→ The data
----

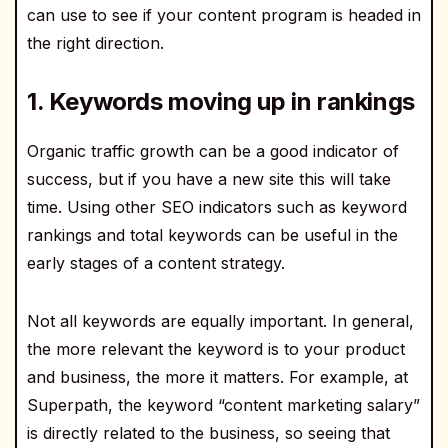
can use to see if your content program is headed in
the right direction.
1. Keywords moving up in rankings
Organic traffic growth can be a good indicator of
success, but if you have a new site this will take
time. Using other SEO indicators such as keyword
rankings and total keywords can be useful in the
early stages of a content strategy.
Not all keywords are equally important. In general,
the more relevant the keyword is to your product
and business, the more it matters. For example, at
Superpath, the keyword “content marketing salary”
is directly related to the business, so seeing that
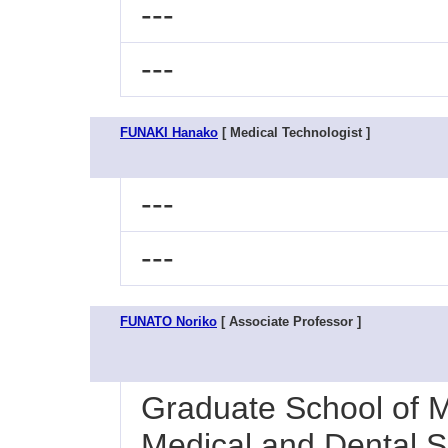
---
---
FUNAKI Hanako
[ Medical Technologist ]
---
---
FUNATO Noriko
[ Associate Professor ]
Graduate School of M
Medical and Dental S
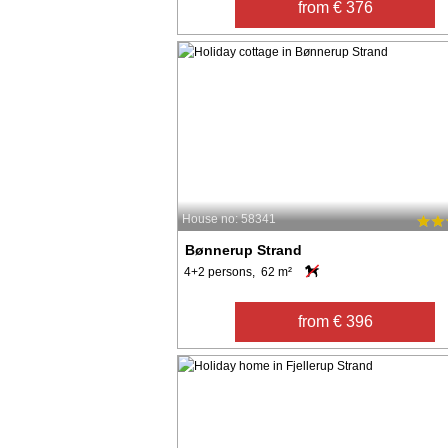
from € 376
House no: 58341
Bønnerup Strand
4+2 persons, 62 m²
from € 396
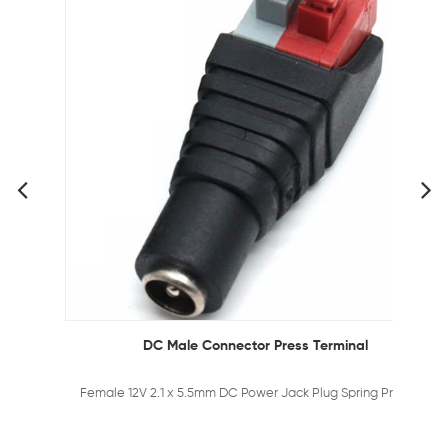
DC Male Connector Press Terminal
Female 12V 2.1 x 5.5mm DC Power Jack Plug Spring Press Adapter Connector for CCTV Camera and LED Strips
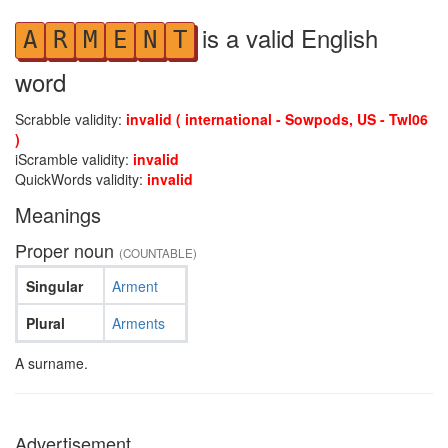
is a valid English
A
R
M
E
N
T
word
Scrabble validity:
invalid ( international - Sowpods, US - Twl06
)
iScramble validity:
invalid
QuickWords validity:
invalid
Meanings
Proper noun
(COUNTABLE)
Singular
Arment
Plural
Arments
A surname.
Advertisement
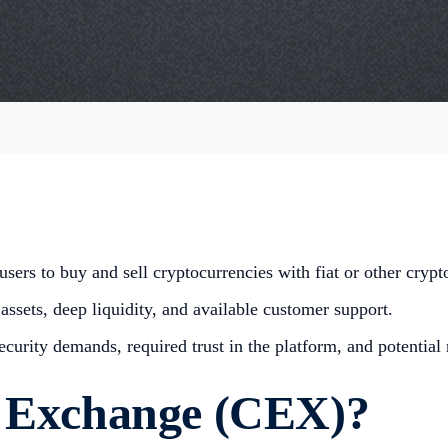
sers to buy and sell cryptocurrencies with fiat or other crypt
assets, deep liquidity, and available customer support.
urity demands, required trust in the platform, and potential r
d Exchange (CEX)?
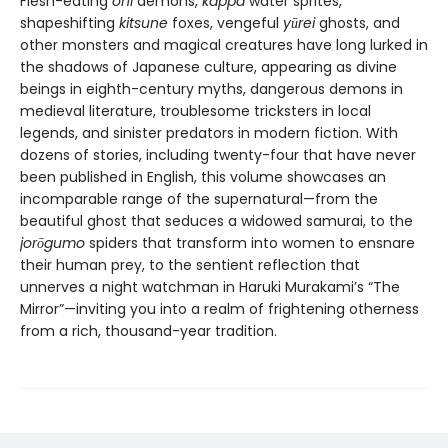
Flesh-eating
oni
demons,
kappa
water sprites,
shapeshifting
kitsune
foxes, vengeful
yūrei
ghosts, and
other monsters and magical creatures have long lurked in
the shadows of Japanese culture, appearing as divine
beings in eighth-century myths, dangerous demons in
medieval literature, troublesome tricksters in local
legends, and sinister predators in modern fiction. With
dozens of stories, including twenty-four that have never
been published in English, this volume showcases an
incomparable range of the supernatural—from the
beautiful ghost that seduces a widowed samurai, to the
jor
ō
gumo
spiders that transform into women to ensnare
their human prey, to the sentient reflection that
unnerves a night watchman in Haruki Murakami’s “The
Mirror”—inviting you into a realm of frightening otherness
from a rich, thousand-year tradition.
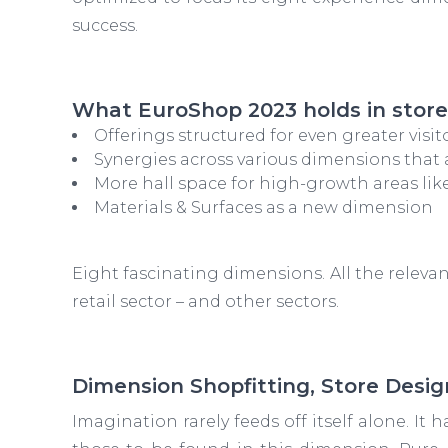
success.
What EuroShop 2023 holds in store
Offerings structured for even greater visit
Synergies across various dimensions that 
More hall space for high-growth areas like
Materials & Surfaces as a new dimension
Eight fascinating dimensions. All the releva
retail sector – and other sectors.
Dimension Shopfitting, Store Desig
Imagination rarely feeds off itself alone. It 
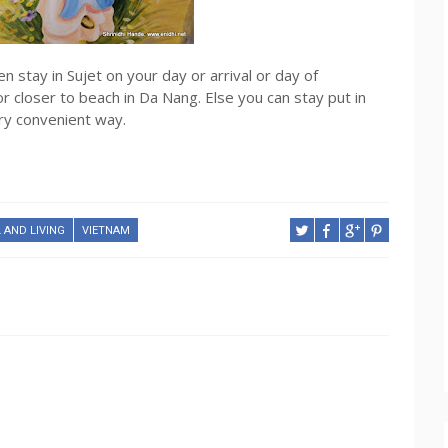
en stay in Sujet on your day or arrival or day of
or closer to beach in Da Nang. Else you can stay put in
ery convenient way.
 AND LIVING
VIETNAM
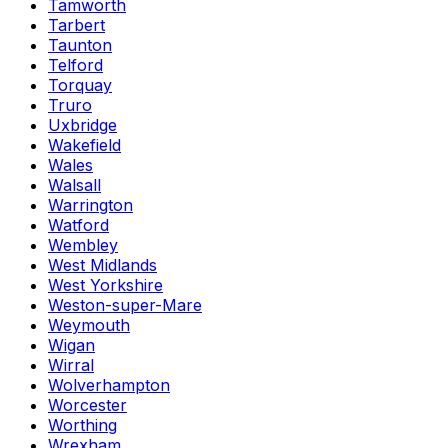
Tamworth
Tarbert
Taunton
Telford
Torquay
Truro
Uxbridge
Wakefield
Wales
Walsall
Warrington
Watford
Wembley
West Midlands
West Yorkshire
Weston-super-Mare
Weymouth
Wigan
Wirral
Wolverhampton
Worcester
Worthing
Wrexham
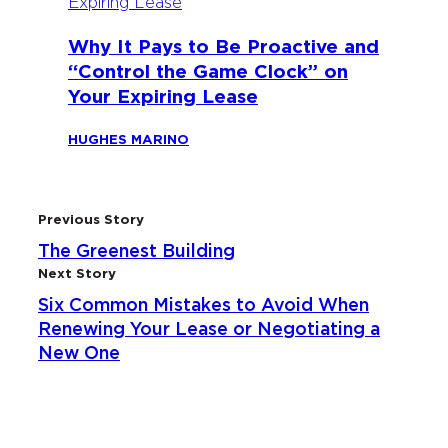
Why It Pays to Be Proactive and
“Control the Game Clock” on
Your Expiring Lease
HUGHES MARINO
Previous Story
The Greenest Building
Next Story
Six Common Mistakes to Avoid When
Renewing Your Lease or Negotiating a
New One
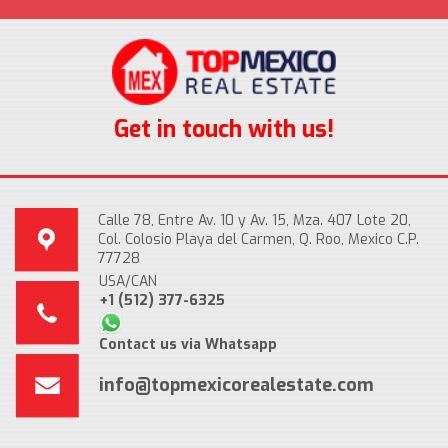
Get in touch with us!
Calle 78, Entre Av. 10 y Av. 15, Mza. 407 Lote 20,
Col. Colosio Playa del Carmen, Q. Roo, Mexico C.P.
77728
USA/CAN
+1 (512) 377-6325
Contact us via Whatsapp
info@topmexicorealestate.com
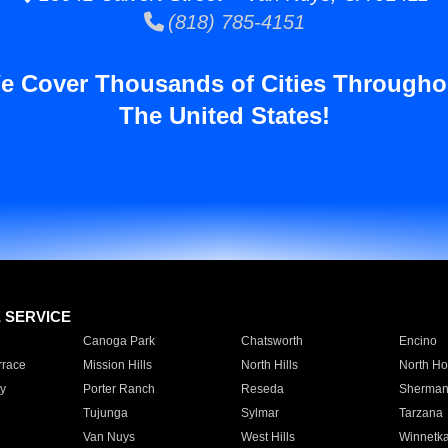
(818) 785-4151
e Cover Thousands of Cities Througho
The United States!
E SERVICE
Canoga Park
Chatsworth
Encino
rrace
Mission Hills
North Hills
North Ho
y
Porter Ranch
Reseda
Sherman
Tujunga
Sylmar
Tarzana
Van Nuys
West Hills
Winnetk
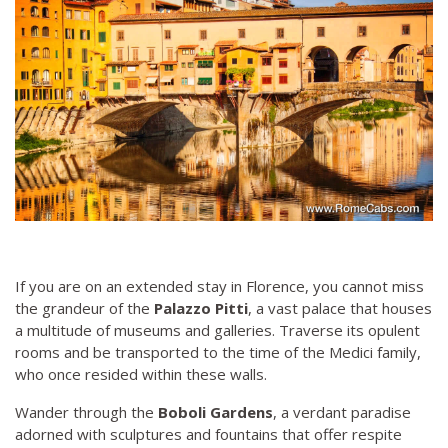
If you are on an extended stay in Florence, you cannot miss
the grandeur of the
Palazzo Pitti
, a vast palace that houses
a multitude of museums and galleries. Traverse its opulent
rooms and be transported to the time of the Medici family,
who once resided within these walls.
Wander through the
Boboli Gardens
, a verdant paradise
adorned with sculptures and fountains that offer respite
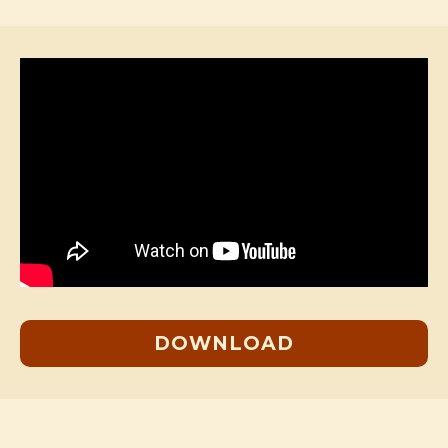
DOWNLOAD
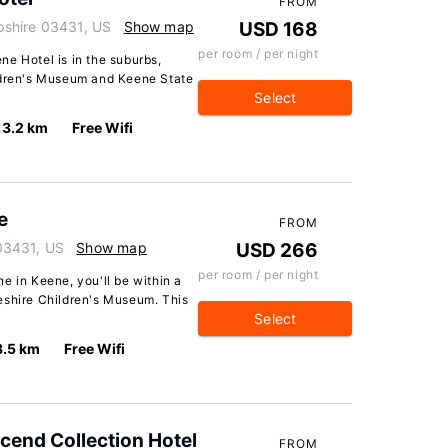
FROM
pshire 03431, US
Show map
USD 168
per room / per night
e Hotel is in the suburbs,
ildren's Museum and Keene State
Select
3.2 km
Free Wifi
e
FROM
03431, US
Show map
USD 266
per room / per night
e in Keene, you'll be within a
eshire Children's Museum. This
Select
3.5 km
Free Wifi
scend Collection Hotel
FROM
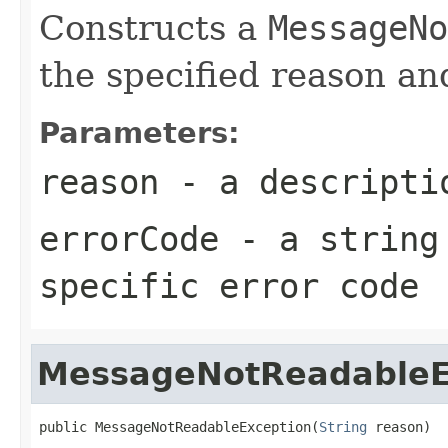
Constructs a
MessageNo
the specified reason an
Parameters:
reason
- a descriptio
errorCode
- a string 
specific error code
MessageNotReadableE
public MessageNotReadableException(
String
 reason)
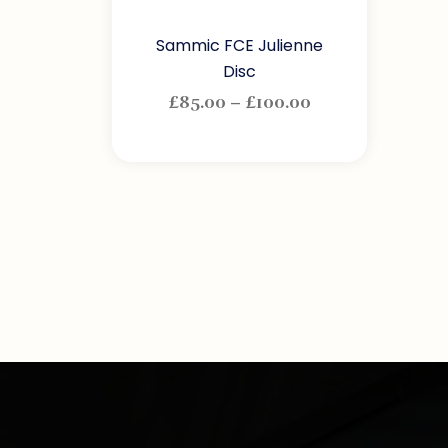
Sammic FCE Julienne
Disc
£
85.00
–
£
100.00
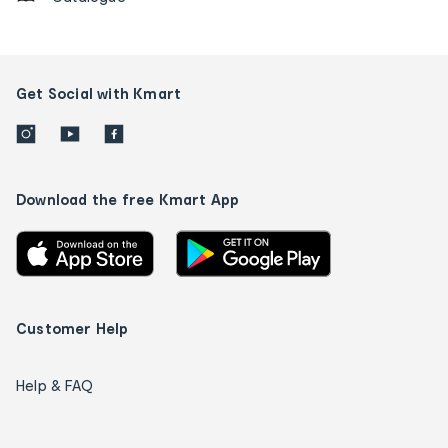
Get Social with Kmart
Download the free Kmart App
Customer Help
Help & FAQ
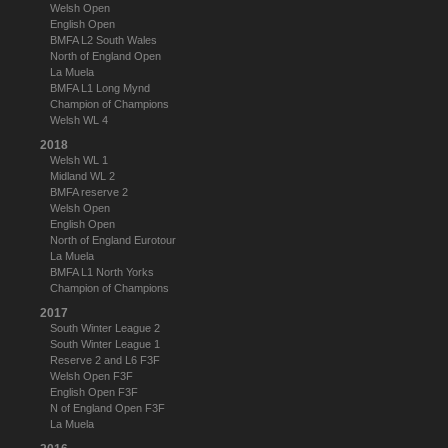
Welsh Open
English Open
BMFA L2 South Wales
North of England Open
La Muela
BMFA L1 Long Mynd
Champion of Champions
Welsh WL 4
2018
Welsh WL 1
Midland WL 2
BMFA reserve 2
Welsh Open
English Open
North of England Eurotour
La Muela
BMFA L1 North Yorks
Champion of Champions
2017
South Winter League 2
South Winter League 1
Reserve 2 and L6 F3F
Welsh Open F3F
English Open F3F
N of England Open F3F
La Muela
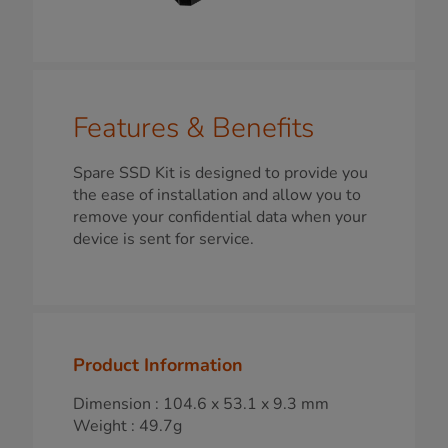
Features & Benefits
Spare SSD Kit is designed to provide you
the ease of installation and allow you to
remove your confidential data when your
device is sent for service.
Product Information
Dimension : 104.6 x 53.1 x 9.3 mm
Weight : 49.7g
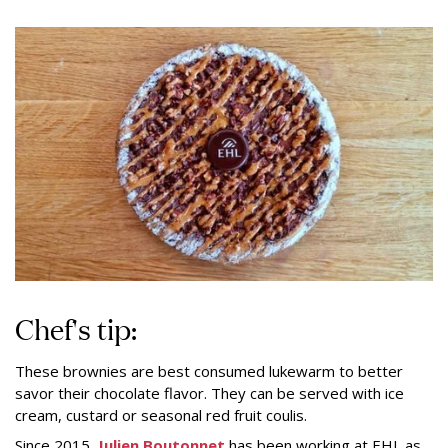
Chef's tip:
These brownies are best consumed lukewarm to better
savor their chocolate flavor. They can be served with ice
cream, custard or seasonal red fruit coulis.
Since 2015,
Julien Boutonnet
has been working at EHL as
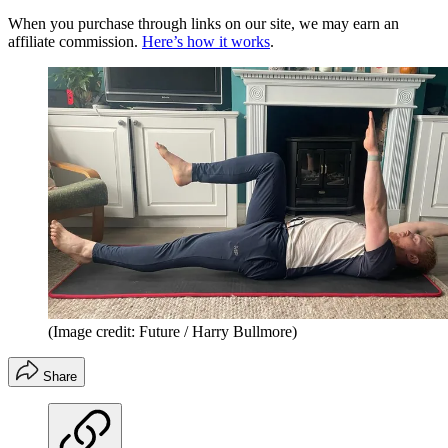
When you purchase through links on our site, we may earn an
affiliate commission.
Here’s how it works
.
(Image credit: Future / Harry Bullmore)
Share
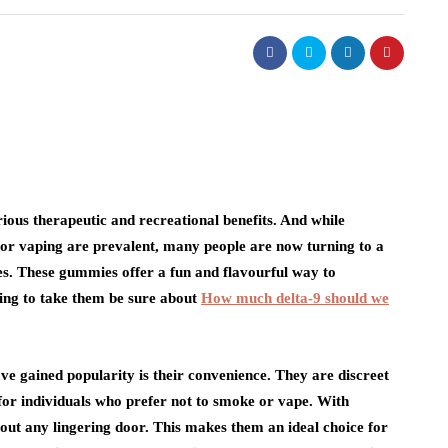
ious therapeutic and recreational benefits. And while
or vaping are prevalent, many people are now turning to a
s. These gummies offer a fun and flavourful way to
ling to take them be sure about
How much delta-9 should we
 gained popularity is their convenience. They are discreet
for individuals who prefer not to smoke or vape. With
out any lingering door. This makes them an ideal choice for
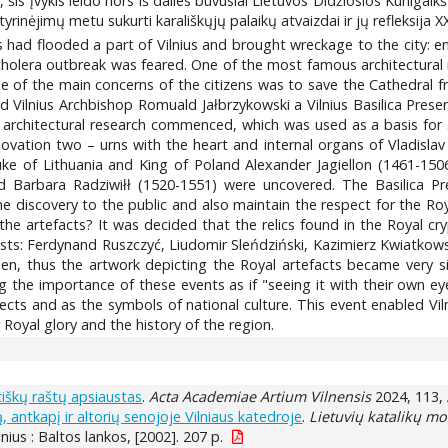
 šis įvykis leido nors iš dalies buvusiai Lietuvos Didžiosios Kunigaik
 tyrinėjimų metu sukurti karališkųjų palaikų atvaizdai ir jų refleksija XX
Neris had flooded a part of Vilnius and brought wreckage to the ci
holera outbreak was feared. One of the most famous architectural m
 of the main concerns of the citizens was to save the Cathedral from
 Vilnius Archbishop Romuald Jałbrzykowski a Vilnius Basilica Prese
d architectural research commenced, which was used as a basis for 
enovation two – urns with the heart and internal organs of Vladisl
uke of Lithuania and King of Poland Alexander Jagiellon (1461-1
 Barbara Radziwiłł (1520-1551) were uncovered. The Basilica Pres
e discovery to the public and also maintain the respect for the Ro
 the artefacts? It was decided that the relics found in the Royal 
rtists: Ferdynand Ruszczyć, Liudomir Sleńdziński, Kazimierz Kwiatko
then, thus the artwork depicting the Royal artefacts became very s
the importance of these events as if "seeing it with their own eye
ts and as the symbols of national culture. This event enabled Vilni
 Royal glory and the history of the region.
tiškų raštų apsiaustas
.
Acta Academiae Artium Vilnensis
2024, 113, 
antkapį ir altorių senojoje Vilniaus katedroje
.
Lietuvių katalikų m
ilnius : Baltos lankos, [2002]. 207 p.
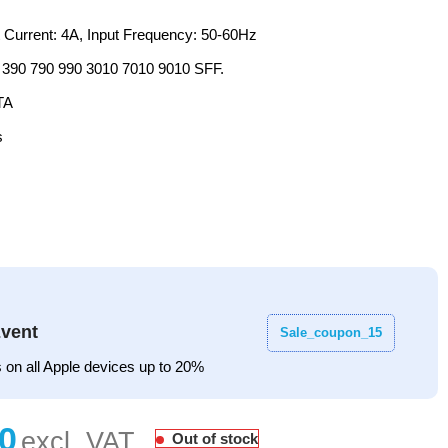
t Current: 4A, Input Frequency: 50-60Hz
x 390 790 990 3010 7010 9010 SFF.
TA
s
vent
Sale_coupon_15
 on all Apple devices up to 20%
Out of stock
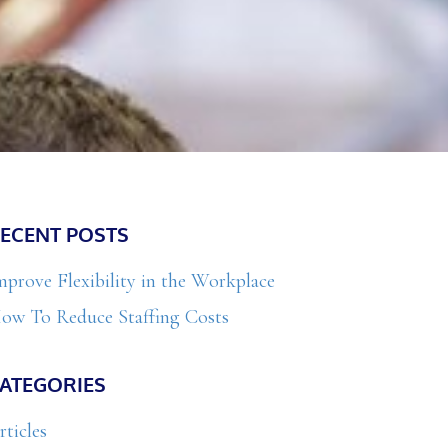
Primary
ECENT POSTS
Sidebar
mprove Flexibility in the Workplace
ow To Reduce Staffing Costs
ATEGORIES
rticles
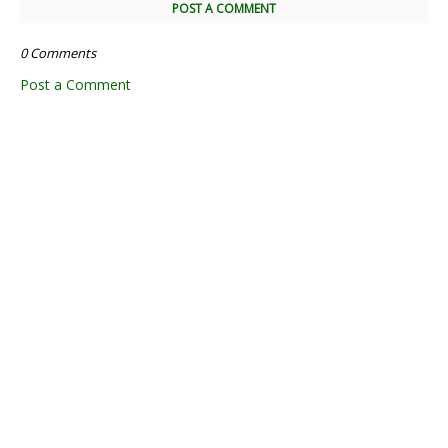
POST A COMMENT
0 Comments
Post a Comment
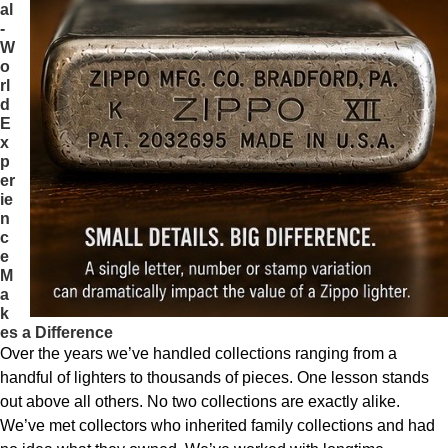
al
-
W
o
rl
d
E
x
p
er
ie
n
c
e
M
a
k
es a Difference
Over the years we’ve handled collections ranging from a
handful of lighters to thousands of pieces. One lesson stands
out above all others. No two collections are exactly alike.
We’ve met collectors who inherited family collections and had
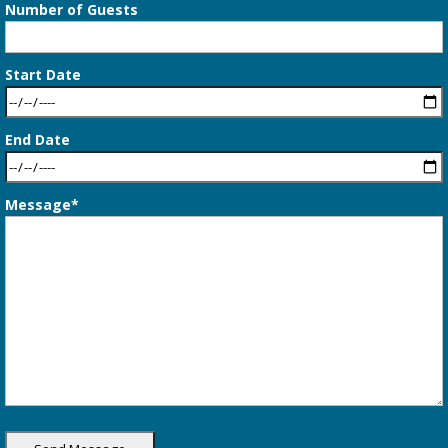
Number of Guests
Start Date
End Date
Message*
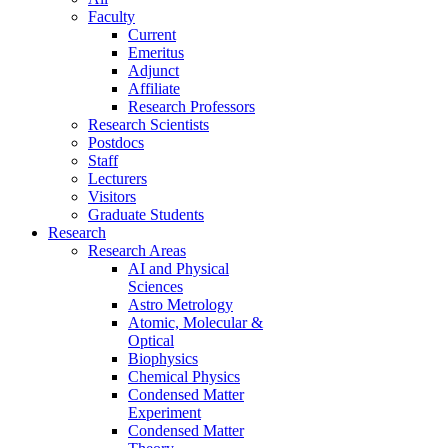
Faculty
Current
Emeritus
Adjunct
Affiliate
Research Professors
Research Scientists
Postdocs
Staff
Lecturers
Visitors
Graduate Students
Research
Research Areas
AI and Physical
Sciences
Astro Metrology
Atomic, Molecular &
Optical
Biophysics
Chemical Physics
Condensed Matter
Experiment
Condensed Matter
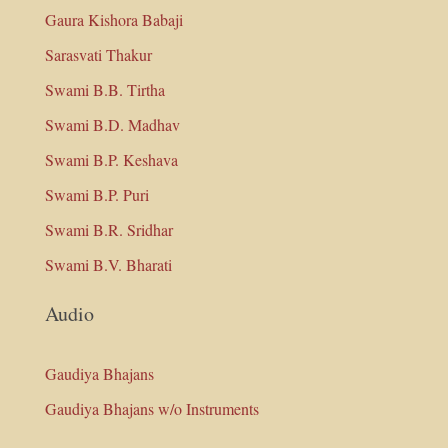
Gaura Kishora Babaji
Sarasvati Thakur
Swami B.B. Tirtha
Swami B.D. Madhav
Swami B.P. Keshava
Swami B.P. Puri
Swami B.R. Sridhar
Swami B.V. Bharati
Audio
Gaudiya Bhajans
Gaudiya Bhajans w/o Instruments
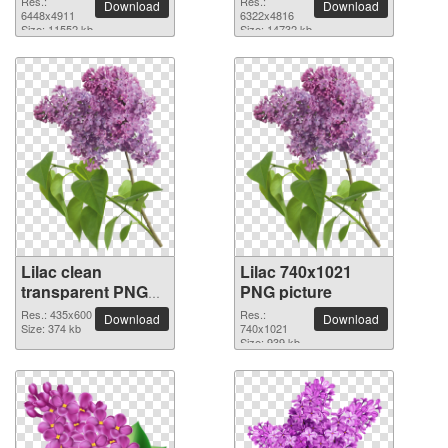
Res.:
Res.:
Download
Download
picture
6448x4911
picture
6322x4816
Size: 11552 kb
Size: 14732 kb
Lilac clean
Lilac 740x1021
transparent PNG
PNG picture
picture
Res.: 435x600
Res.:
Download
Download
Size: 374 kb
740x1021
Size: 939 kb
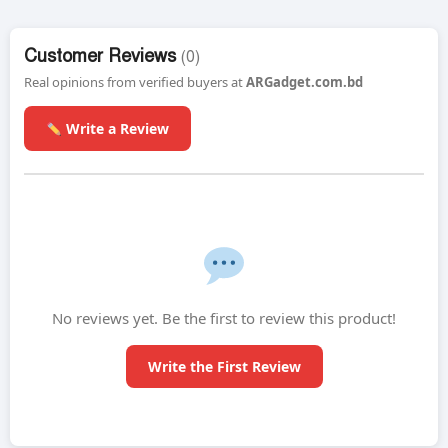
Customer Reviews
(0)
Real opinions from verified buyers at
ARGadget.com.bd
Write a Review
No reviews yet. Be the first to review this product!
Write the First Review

----

→ Requirement
Where a line above holds the word "Open", copy it.

→ Your solution
Welsh Open
English Open
North of England Open
Welsh Open
English Open
Welsh Open F3F
English Open F3F
N of England Open F3F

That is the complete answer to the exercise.